Sasuke was lurking in a tree, trying to devise a way to beat the puppet. But as he had no guarantee that I wouldn't interfere myself he kept hesitating.

This in and of itself was a hint at the answer to the test; the enemy is hard to beat because there are two. Oh. It didn't take a genius to figure out the intended answer, did it?

Sasuke's face no doubt twisted with displeasure as he saw the answer. His pride, however, was too great for him to ask for help from his rival, or the dobe. And thus he lurked still, not knowing the shadow clone technique, and therefore without the requisite power to get a bell.

Junko was on the ground, poorly hidden by some bushes, trying to devise a way to win. Pointless. She had entirely insufficient information.

"Master, these three seem useless; shouldn't we just fail them and go?" The puppet 'asked'.

"Hnn," I looked at my watch, "Give them a little longer, even underdogs like these guys deserve a chance."

Kunai loaded with explosive tags flew immediately from Sasuke, landing all around the puppet and exploding as it curled into a ball.

The black haired boy ran over, additional tags ready, and shuriken were sent flying at the chakra strings that allowed me to control the puppet. As expected of the Sharingan.

But way too naïve. I lazily adjusted the position of the strings, and the shuriken flew harmlessly by.

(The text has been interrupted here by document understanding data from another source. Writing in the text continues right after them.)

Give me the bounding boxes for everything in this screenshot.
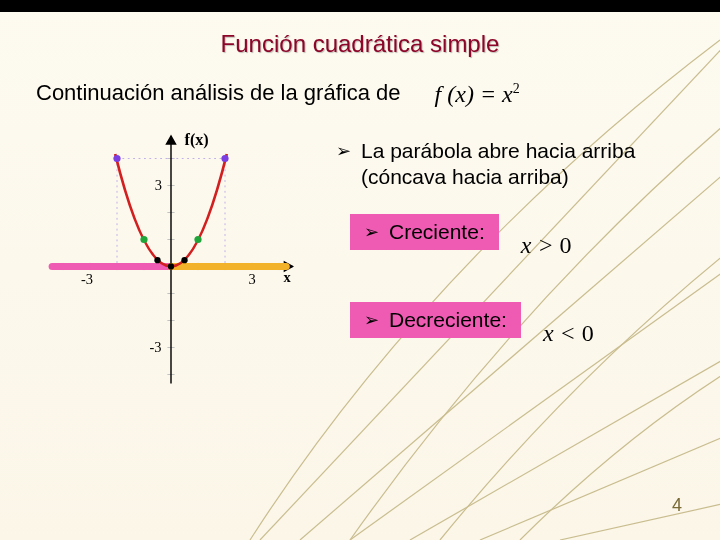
inequality-decreciente: x < 0 (543, 320, 594, 347)
page-number: 4 (672, 495, 682, 516)
svg-point-37 (181, 257, 187, 263)
svg-point-33 (140, 236, 147, 243)
bullet-concave-up: ➢ La parábola abre hacia arriba (cóncava… (336, 138, 692, 191)
equals-sign: = (480, 81, 502, 107)
axis-label-x: x (284, 268, 292, 284)
tick-y-3: 3 (155, 177, 162, 193)
tick-x-3: 3 (248, 270, 255, 286)
subtitle-text: Continuación análisis de la gráfica de (36, 80, 400, 105)
concave-line1: La parábola abre hacia arriba (361, 139, 635, 162)
inequality-creciente: x > 0 (521, 232, 572, 259)
bullet-arrow-icon: ➢ (336, 138, 351, 164)
decreciente-box: ➢ Decreciente: (350, 302, 521, 338)
svg-point-34 (194, 236, 201, 243)
svg-point-35 (154, 257, 160, 263)
formula-lhs: f (x) (435, 81, 474, 107)
svg-line-5 (560, 500, 720, 540)
svg-point-36 (168, 263, 174, 269)
svg-line-4 (480, 430, 720, 540)
parabola-graph: f(x) x 3 -3 3 -3 (36, 118, 336, 388)
svg-marker-28 (167, 136, 176, 144)
formula-fx-equals-x2: f (x) = x2 (435, 81, 520, 108)
formula-rhs: x (502, 81, 513, 107)
creciente-box: ➢ Creciente: (350, 214, 499, 250)
bullet-arrow-icon: ➢ (364, 221, 379, 243)
formula-exponent: 2 (513, 81, 520, 96)
tick-y-neg3: -3 (149, 339, 161, 355)
slide-title: Función cuadrática simple (0, 30, 720, 58)
slide-content: Función cuadrática simple Continuación a… (0, 0, 720, 390)
tick-x-neg3: -3 (81, 270, 93, 286)
creciente-label: Creciente: (389, 220, 485, 244)
svg-point-31 (113, 155, 120, 162)
slide-subtitle: Continuación análisis de la gráfica de f… (36, 80, 720, 108)
decreciente-label: Decreciente: (389, 308, 507, 332)
bullet-arrow-icon: ➢ (364, 309, 379, 331)
svg-point-32 (221, 155, 228, 162)
axis-label-y: f(x) (185, 131, 209, 149)
concave-line2: (cóncava hacia arriba) (361, 165, 569, 188)
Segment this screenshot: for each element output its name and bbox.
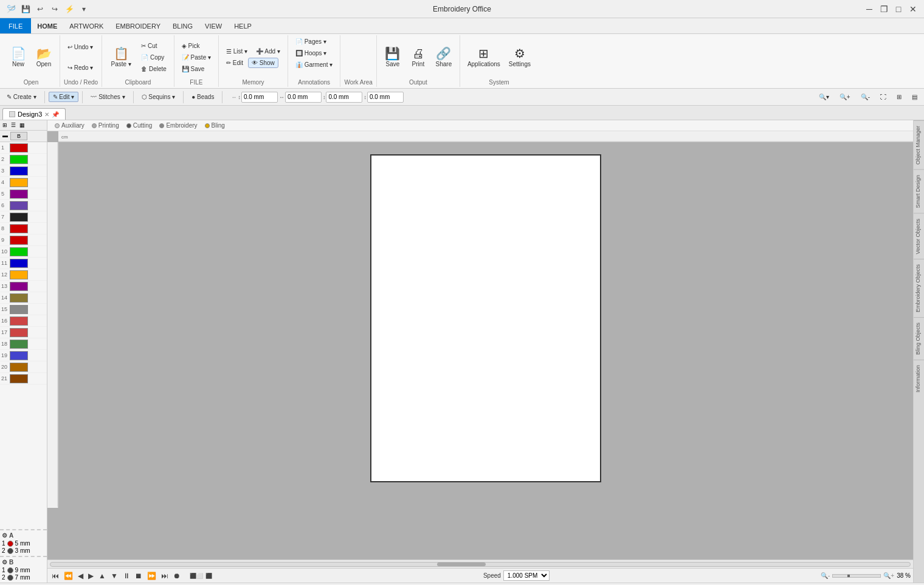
panel-grid-icon[interactable]: ⊞ — [1, 121, 9, 129]
skip-start-btn[interactable]: ⏮ — [50, 571, 61, 581]
x2-field[interactable] — [285, 92, 322, 103]
save-output-button[interactable]: 💾 Save — [381, 45, 405, 70]
bling-objects-tab[interactable]: Bling Objects — [914, 317, 924, 360]
zoom-slider[interactable] — [832, 574, 881, 578]
paste-format-button[interactable]: 📝 Paste ▾ — [178, 52, 215, 63]
zoom-region-btn[interactable]: 🔍▾ — [815, 92, 833, 102]
color-row-15[interactable]: 15 — [0, 304, 47, 315]
zoom-in-btn[interactable]: 🔍+ — [835, 92, 855, 102]
record-btn[interactable]: ⏺ — [171, 571, 182, 581]
maximize-button[interactable]: □ — [892, 3, 905, 15]
zoom-out-status-btn[interactable]: 🔍- — [821, 572, 830, 579]
color-row-21[interactable]: 21 — [0, 373, 47, 385]
edit-tool-button[interactable]: ✎ Edit ▾ — [49, 92, 79, 102]
pause-btn[interactable]: ⏸ — [121, 571, 132, 581]
lightning-quick-icon[interactable]: ⚡ — [63, 3, 75, 15]
x1-field[interactable] — [241, 92, 278, 103]
cut-button[interactable]: ✂ Cut — [137, 41, 170, 51]
tab-close-btn[interactable]: ✕ — [44, 111, 49, 118]
vector-objects-tab[interactable]: Vector Objects — [914, 213, 924, 259]
edit-button[interactable]: ✏ Edit — [222, 58, 247, 68]
list-button[interactable]: ☰ List ▾ — [222, 46, 251, 56]
menu-artwork[interactable]: ARTWORK — [63, 18, 109, 33]
add-button[interactable]: ➕ Add ▾ — [252, 46, 284, 56]
menu-home[interactable]: HOME — [31, 18, 63, 33]
panel-col-icon[interactable]: ▦ — [18, 121, 26, 129]
zoom-out-btn[interactable]: 🔍- — [857, 92, 874, 102]
redo-button[interactable]: ↪ Redo ▾ — [64, 63, 97, 73]
open-button[interactable]: 📂 Open — [32, 45, 56, 70]
stop-btn[interactable]: ⏹ — [133, 571, 144, 581]
color-row-18[interactable]: 18 — [0, 338, 47, 350]
printing-filter[interactable]: Printing — [89, 121, 122, 129]
color-row-7[interactable]: 7 — [0, 211, 47, 223]
color-row-19[interactable]: 19 — [0, 350, 47, 361]
menu-file[interactable]: FILE — [0, 18, 31, 33]
undo-quick-icon[interactable]: ↩ — [34, 3, 46, 15]
color-row-6[interactable]: 6 — [0, 200, 47, 211]
minimize-button[interactable]: ─ — [863, 3, 875, 15]
design3-tab[interactable]: Design3 ✕ 📌 — [2, 108, 66, 120]
menu-bling[interactable]: BLING — [167, 18, 199, 33]
color-row-3[interactable]: 3 — [0, 165, 47, 177]
color-row-20[interactable]: 20 — [0, 361, 47, 373]
save-quick-icon[interactable]: 💾 — [19, 3, 32, 15]
zoom-in-status-btn[interactable]: 🔍+ — [883, 572, 894, 579]
hoops-button[interactable]: 🔲 Hoops ▾ — [292, 48, 336, 58]
beads-tool-button[interactable]: ● Beads — [187, 92, 218, 102]
pages-button[interactable]: 📄 Pages ▾ — [292, 36, 336, 47]
create-tool-button[interactable]: ✎ Create ▾ — [2, 92, 41, 102]
cutting-filter[interactable]: Cutting — [124, 121, 155, 129]
paste-button[interactable]: 📋 Paste ▾ — [106, 45, 136, 70]
menu-view[interactable]: VIEW — [199, 18, 228, 33]
new-button[interactable]: 📄 New — [6, 45, 30, 70]
color-row-9[interactable]: 9 — [0, 234, 47, 246]
color-row-17[interactable]: 17 — [0, 327, 47, 338]
embroidery-filter[interactable]: Embroidery — [157, 121, 199, 129]
redo-quick-icon[interactable]: ↪ — [49, 3, 61, 15]
scroll-thumb[interactable] — [437, 563, 486, 566]
embroidery-objects-tab[interactable]: Embroidery Objects — [914, 259, 924, 317]
garment-button[interactable]: 👔 Garment ▾ — [292, 60, 336, 70]
settings-button[interactable]: ⚙ Settings — [505, 45, 534, 70]
sequins-tool-button[interactable]: ⬡ Sequins ▾ — [137, 92, 180, 102]
color-row-4[interactable]: 4 — [0, 177, 47, 188]
tab-pin-icon[interactable]: 📌 — [52, 111, 59, 118]
delete-button[interactable]: 🗑 Delete — [137, 64, 170, 74]
save-format-button[interactable]: 💾 Save — [178, 64, 215, 74]
canvas-area[interactable]: cm — [47, 131, 913, 559]
color-row-10[interactable]: 10 — [0, 246, 47, 258]
stitches-tool-button[interactable]: 〰 Stitches ▾ — [86, 92, 129, 102]
end-btn[interactable]: ⏭ — [159, 571, 170, 581]
step-down-btn[interactable]: ▼ — [109, 571, 120, 581]
pick-button[interactable]: ◈ Pick — [178, 41, 215, 51]
auxiliary-filter[interactable]: Auxiliary — [52, 121, 87, 129]
color-row-1[interactable]: 1 — [0, 142, 47, 154]
copy-button[interactable]: 📄 Copy — [137, 52, 170, 63]
share-button[interactable]: 🔗 Share — [432, 45, 456, 70]
applications-button[interactable]: ⊞ Applications — [464, 45, 504, 70]
undo-button[interactable]: ↩ Undo ▾ — [64, 42, 97, 52]
design-canvas[interactable] — [370, 154, 601, 482]
bling-filter[interactable]: Bling — [202, 121, 227, 129]
scroll-track[interactable] — [50, 562, 911, 567]
speed-select[interactable]: 1.000 SPM — [503, 570, 550, 581]
horizontal-scrollbar[interactable] — [47, 559, 913, 568]
step-up-btn[interactable]: ▲ — [97, 571, 108, 581]
forward-btn[interactable]: ⏩ — [145, 571, 158, 581]
zoom-fit-btn[interactable]: ⛶ — [876, 92, 891, 102]
smart-design-tab[interactable]: Smart Design — [914, 169, 924, 213]
menu-help[interactable]: HELP — [228, 18, 258, 33]
view-options-btn[interactable]: ▤ — [908, 92, 922, 102]
color-row-12[interactable]: 12 — [0, 269, 47, 281]
color-row-13[interactable]: 13 — [0, 281, 47, 292]
color-row-16[interactable]: 16 — [0, 315, 47, 327]
color-row-5[interactable]: 5 — [0, 188, 47, 200]
print-button[interactable]: 🖨 Print — [406, 45, 430, 70]
color-row-14[interactable]: 14 — [0, 292, 47, 304]
panel-list-icon[interactable]: ☰ — [10, 121, 17, 129]
panel-single-icon[interactable]: ▬ — [1, 132, 9, 140]
prev-btn[interactable]: ◀ — [76, 571, 85, 581]
step-back-btn[interactable]: ⏪ — [62, 571, 75, 581]
color-row-2[interactable]: 2 — [0, 154, 47, 165]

Sasuke's inevitable melee assault would be pointless, the puppet being both quicker and stronger.

Or at least it was supposed to be. Unfortunately, the foolhardy explosive tags had done their work, and the left leg and been blown off.

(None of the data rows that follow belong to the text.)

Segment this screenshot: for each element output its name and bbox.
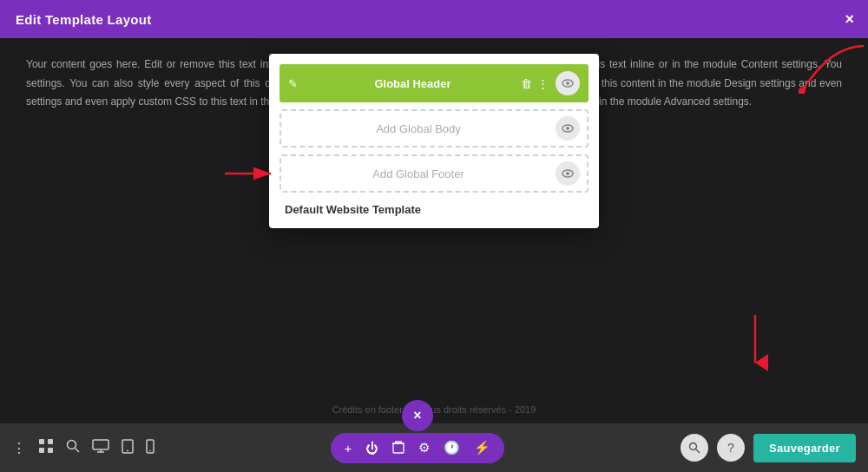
footer-arrow-svg xyxy=(220,161,281,187)
add-global-footer-eye[interactable] xyxy=(556,161,580,186)
global-header-label: Global Header xyxy=(305,77,521,90)
power-icon[interactable]: ⏻ xyxy=(365,441,378,456)
toolbar-left: ⋮ xyxy=(12,438,155,457)
footer-credit: Crédits en footer - © Tous droits réserv… xyxy=(0,404,868,415)
center-toolbar-bar: + ⏻ ⚙ 🕐 ⚡ xyxy=(331,433,505,463)
settings-icon[interactable]: ⚙ xyxy=(418,440,430,456)
toolbar-center: × + ⏻ ⚙ 🕐 ⚡ xyxy=(331,433,505,463)
global-header-row[interactable]: ✎ Global Header 🗑 ⋮ xyxy=(279,64,589,102)
svg-rect-12 xyxy=(39,448,44,453)
close-icon[interactable]: × xyxy=(845,10,854,29)
svg-point-7 xyxy=(566,172,569,175)
svg-point-14 xyxy=(68,441,76,449)
toolbar-right: ? Sauvegarder xyxy=(681,434,856,462)
menu-icon[interactable]: ⋮ xyxy=(12,440,26,456)
help-icon[interactable]: ? xyxy=(717,434,745,462)
svg-point-22 xyxy=(149,449,151,451)
search-circle-icon[interactable] xyxy=(681,434,708,462)
lightning-icon[interactable]: ⚡ xyxy=(474,440,490,456)
svg-point-20 xyxy=(127,449,128,451)
svg-line-15 xyxy=(76,449,80,453)
delete-icon[interactable] xyxy=(392,440,404,456)
pencil-icon[interactable]: ✎ xyxy=(288,77,298,90)
global-header-eye[interactable] xyxy=(556,71,580,95)
cancel-button[interactable]: × xyxy=(402,400,433,431)
tablet-icon[interactable] xyxy=(122,439,134,457)
add-global-body-eye[interactable] xyxy=(556,116,580,141)
global-header-icons: 🗑 ⋮ xyxy=(521,77,549,90)
svg-rect-16 xyxy=(93,440,108,449)
add-global-footer-row[interactable]: Add Global Footer xyxy=(279,154,589,193)
add-global-body-label: Add Global Body xyxy=(288,122,549,135)
history-icon[interactable]: 🕐 xyxy=(444,440,460,456)
main-area: Your content goes here. Edit or remove t… xyxy=(0,38,868,423)
svg-point-1 xyxy=(566,82,569,85)
add-global-body-row[interactable]: Add Global Body xyxy=(279,109,589,148)
svg-rect-13 xyxy=(48,448,53,453)
top-bar: Edit Template Layout × xyxy=(0,0,868,38)
svg-point-28 xyxy=(689,443,696,450)
save-button[interactable]: Sauvegarder xyxy=(753,434,856,462)
svg-rect-23 xyxy=(393,443,404,453)
dots-icon[interactable]: ⋮ xyxy=(537,77,549,90)
mobile-icon[interactable] xyxy=(146,439,155,457)
bottom-toolbar: ⋮ xyxy=(0,423,868,472)
default-template-label: Default Website Template xyxy=(279,200,589,218)
search-icon[interactable] xyxy=(66,439,80,456)
svg-line-29 xyxy=(695,449,700,454)
template-layout-modal: ✎ Global Header 🗑 ⋮ Add Global Body xyxy=(269,54,599,228)
trash-icon[interactable]: 🗑 xyxy=(521,77,532,90)
svg-rect-11 xyxy=(48,439,53,444)
add-global-footer-label: Add Global Footer xyxy=(288,167,549,180)
add-icon[interactable]: + xyxy=(345,441,352,456)
svg-rect-10 xyxy=(39,439,44,444)
page-title: Edit Template Layout xyxy=(16,12,152,27)
svg-point-3 xyxy=(566,127,569,130)
grid-icon[interactable] xyxy=(38,438,54,457)
desktop-icon[interactable] xyxy=(92,439,109,456)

Too bad for Sasuke, it didn't last. The puppet left behind its lower body, a new one appearing as it crawled away from the old. And all of this happened so fast that Sasuke couldn't get a bell in time.

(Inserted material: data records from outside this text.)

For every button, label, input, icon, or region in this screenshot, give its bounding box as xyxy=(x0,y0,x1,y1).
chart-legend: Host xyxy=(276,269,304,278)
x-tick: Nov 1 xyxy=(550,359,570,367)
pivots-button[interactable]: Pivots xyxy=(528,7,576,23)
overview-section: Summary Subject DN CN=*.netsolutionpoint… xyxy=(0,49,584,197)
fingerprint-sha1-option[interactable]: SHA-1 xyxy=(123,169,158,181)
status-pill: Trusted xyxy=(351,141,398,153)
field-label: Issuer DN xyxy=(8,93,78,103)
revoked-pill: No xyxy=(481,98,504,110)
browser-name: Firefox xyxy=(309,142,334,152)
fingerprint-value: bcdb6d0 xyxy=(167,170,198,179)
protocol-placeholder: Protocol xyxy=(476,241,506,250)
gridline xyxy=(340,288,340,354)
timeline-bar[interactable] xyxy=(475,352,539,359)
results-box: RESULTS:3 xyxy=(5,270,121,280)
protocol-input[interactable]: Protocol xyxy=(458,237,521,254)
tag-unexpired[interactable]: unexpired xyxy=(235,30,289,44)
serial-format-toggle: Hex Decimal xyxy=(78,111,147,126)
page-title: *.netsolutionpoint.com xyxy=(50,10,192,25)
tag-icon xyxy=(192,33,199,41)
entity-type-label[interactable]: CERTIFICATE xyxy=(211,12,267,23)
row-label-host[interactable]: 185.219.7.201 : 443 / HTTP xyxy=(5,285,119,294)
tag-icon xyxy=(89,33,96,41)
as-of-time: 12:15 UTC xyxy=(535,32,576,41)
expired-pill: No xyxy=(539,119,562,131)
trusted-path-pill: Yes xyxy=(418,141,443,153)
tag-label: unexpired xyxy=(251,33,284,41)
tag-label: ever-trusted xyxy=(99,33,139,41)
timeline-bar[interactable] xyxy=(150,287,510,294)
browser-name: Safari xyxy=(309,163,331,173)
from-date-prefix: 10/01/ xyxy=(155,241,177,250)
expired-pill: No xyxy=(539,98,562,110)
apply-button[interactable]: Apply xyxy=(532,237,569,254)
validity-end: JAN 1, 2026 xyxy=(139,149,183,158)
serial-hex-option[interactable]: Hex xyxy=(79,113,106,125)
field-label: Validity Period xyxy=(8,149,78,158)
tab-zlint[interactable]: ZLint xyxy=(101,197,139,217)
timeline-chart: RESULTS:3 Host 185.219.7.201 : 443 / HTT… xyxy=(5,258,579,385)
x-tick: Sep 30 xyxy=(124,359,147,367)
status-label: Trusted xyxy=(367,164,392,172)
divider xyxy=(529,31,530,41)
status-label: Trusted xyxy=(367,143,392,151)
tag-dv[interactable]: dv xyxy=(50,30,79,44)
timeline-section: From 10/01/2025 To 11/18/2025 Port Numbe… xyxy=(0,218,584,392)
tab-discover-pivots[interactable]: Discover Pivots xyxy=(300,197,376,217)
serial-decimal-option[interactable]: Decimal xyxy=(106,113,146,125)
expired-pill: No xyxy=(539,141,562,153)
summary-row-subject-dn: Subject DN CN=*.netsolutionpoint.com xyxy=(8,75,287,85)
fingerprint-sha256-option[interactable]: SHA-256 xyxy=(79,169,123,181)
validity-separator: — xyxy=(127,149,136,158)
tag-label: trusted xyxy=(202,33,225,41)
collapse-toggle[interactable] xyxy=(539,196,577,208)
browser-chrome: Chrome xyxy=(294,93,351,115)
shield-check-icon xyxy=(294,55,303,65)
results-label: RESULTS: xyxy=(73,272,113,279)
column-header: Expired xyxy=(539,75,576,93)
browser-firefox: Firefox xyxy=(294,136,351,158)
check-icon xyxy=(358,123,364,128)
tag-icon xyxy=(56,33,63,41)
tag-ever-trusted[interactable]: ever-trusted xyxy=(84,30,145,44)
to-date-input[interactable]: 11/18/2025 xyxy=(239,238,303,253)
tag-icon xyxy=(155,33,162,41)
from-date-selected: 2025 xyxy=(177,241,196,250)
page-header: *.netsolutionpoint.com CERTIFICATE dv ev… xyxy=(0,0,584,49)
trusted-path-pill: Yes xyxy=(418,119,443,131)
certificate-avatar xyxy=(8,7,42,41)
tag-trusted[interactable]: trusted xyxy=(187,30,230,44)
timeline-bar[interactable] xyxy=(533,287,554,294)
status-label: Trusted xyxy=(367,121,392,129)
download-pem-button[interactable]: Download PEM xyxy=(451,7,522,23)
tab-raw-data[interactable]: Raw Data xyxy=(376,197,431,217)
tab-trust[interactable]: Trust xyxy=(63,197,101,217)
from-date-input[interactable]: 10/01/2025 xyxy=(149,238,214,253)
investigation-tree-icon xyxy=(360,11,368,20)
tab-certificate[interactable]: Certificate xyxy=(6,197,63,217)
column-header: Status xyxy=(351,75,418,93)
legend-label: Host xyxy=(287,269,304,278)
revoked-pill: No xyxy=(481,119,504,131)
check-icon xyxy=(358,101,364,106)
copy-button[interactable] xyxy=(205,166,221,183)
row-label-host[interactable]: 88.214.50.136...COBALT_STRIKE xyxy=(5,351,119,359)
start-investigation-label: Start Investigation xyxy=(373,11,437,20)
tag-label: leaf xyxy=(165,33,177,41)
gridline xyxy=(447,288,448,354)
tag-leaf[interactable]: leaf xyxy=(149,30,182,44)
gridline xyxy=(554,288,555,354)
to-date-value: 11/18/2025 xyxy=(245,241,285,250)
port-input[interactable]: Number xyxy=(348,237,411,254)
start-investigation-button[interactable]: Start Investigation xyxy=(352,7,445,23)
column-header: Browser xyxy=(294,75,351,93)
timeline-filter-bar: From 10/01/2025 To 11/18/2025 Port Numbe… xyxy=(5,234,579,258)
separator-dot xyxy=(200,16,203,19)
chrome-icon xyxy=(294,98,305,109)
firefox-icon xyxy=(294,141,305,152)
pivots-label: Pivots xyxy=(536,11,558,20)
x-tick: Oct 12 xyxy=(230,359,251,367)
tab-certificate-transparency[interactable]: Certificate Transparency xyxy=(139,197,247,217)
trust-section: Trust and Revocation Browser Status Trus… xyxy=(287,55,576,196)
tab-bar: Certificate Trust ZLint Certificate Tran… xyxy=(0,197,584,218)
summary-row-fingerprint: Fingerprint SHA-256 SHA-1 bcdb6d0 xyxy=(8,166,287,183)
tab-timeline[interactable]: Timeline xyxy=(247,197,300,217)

In the fast-paced taijutsu engagement that followed, Sasuke was defeated.

"You should have launched your attack a little later, who knows, if you'd hustled maybe you'd have gotten a bell." I mocked the defeated lad, who was now held securely on the ground by my puppet.

He just grinned up at me.

"Haaaaaa!" Nagamine roared as she came charging as fast as her legs could carry her, obviously aiming for a bell.

In response I had the puppet pick up Sasuke, aiming to throw him at our fresh assailant. But as it reared back to hurl my nephew a hand came from behind, snatching both bells.

"How's that?!" Naruto boasted, tinkling the bells.

The puppet set Sasuke down on his feet and I approached the trio, facing the three who had quite naturally formed a group.

Ah, my little students, how proud I am. Still, we've got to go through the formalities, "Well, you have two bells, will you keep both, or give one away?"

"Neither." Naruto responded with a smile, throwing the bells out to his teammates, "Now we all pass, I got the bells, and both of them have one." As I would hope of one going to be taught by me, always look for loopholes in the terminology.

"Yes indeed. So, regale me with your brave tale of teamwork."

Sasuke now took the role of spokesperson, "I already knew about the second test. As soon as I heard that you would be our sensei, I knew that it would involve something less than straightforward. And you gave us plenty of time to think."

A whole hour is indeed a lot.

"I figured it out with the hint of time. You gave us time to let us talk and get to know each other. Teamwork was also the thing that would be clearly the most difficult for us. The number one, a useless number two who thinks he's better, and the dobe." Nothing more need be said on the note of dobe I see, Sasuke.

"So we came up with a rough plan, and it worked perfectly."

Impressive, Sasuke understood from hint number one what the goal was, and executed. And to presuppose the content of the test so accurately that he could come up with an effective modus operand was certainly excellent.

I smiled again, "I hereby welcome Uzumaki Naruto, Nagamine Junko, and Uchiha Sasuke to team Nanashi. May we leave all other rookies in the dust."

"Alright!" Naruto cheered, Junko just sighed in relief, and Sasuke grinned smugly.

I could tell this would be the beginning of a beautiful relationship. But that is a story for another time.

XXXX

Authors Note: I decided to end my story here; I'll pick it up again if I feel like it ever.